GitHub Action

The spidermedic GitHub Action runs the crawler inside a Docker container — no Rust toolchain or extra dependencies required.

Usage

- uses: ethanhann/spidermedic@main
  with:
    url: 'https://example.com'

Inputs

Input	Required	Default	Description
`url`	yes	—	Starting URL to crawl
`path`	no	`/`	Restrict crawl to this URL path prefix
`port`	no	`80`	Port override
`interval`	no	`300`	Milliseconds between requests
`concurrency`	no	`10`	Max parallel in-flight requests
`max-depth`	no	`0`	Max crawl depth (`0` = unlimited)
`output`	no	`terminal`	Output format: `terminal`, `json`, or `csv`

Exit codes

Code	Meaning
`0`	All crawled pages returned non-error responses
`1`	One or more 4xx / 5xx responses were found

The workflow step will automatically fail when the exit code is 1.

Examples

steps:
  - uses: ethanhann/spidermedic@main
    with:
      url: 'https://example.com'

jobs:
  deploy:
    runs-on: ubuntu-latest
    steps:
      - name: Deploy site
        run: ./deploy.sh

  check-links:
    needs: deploy
    runs-on: ubuntu-latest
    steps:
      - uses: ethanhann/spidermedic@main
        with:
          url: 'https://example.com'
          concurrency: '20'
          max-depth: '5'

on:
  schedule:
    - cron: '0 6 * * *'  # daily at 6am

jobs:
  check-links:
    runs-on: ubuntu-latest
    steps:
      - uses: ethanhann/spidermedic@main
        with:
          url: 'https://example.com'

# Only crawl the /blog section
- uses: ethanhann/spidermedic@main
  with:
    url: 'https://example.com/blog'
    path: '/blog'

Capturing JSON output

output: json writes results to stdout, which GitHub Actions captures in the step log.
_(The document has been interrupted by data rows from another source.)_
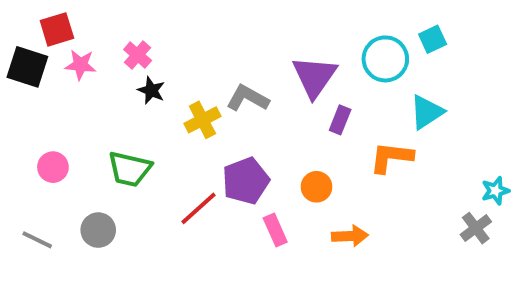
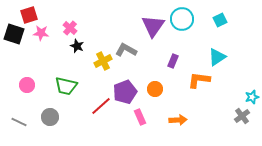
cyan circle: (385, 59) -> (182, 19), moved
purple triangle: (315, 77) -> (153, 26), moved
orange circle: (317, 187) -> (155, 89), moved

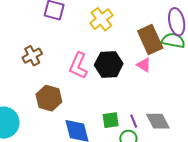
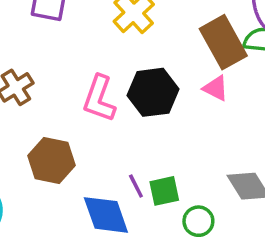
purple line: (134, 121) -> (136, 186), moved

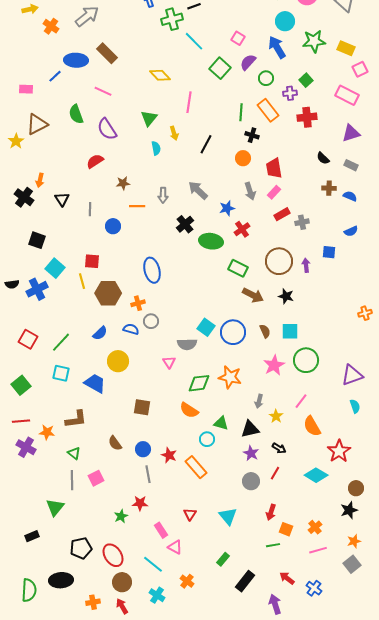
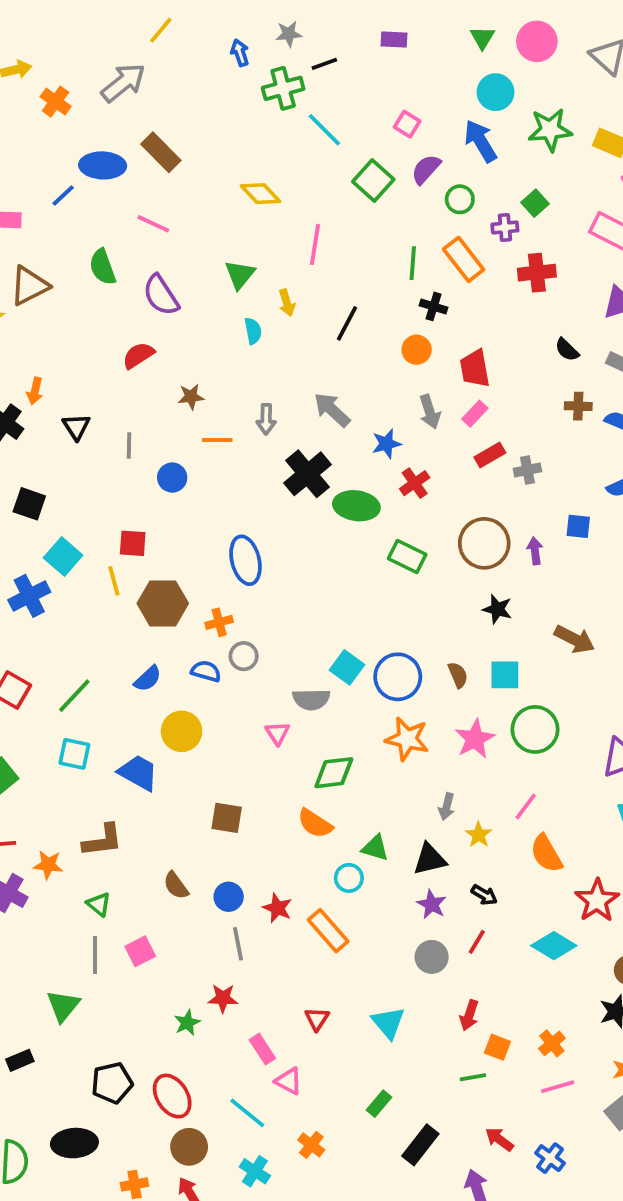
black cross: (185, 224) -> (308, 474), size x1.4
brown arrow: (253, 295) -> (574, 639), moved
orange star: (230, 377) -> (407, 739), moved

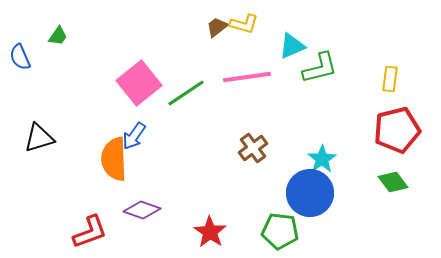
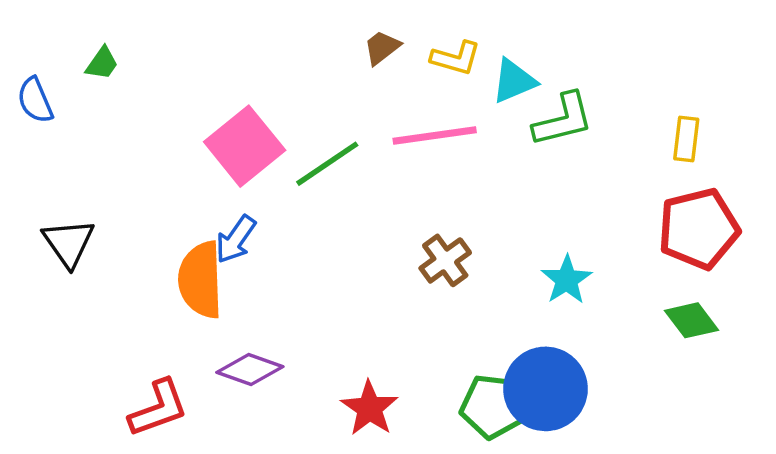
yellow L-shape: (244, 24) -> (456, 58), moved
black triangle: (39, 138) -> (69, 243), turned -48
blue circle: (310, 193) -> (546, 389), moved

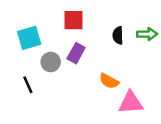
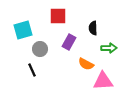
green arrow: (147, 34) -> (109, 48), moved
purple rectangle: (76, 53) -> (69, 42), moved
black line: (28, 85) -> (32, 70), moved

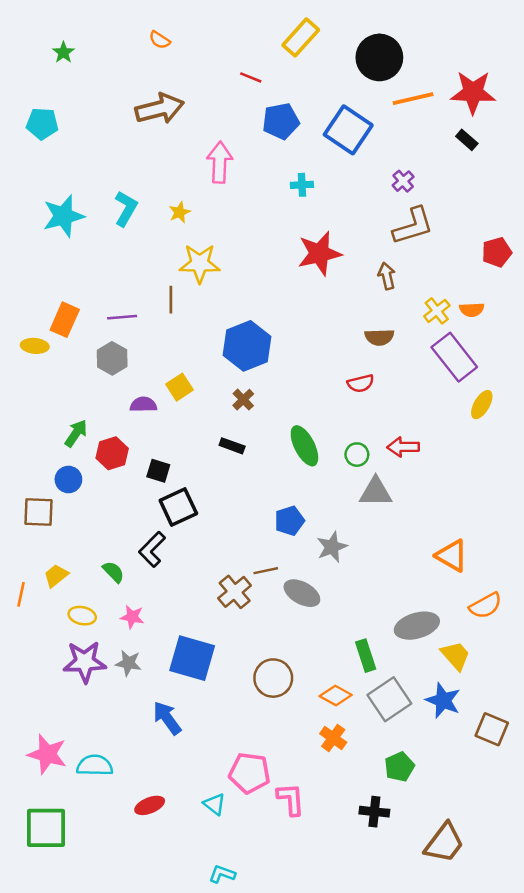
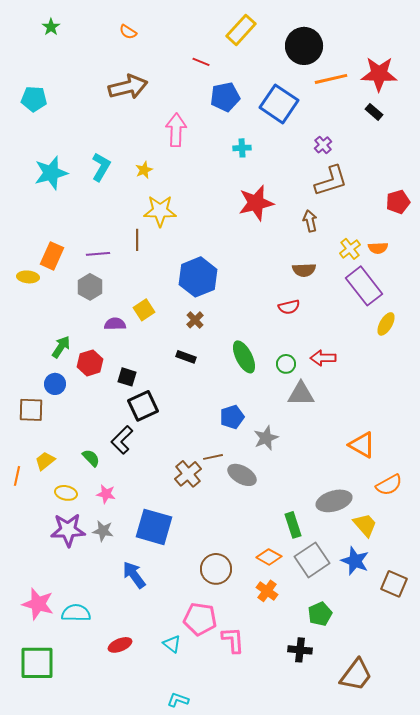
green star: (63, 52) -> (51, 27), moved
brown circle: (273, 678) -> (216, 569), moved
To save it as an artifact, wrap the action in a shell step:

- name: Crawl (JSON)
  run: |
    docker run --rm ghcr.io/ethanhann/spidermedic \
      --url=https://example.com \
      --output=json > crawl-results.json

- uses: actions/upload-artifact@v4
  with:
    name: crawl-results
    path: crawl-results.json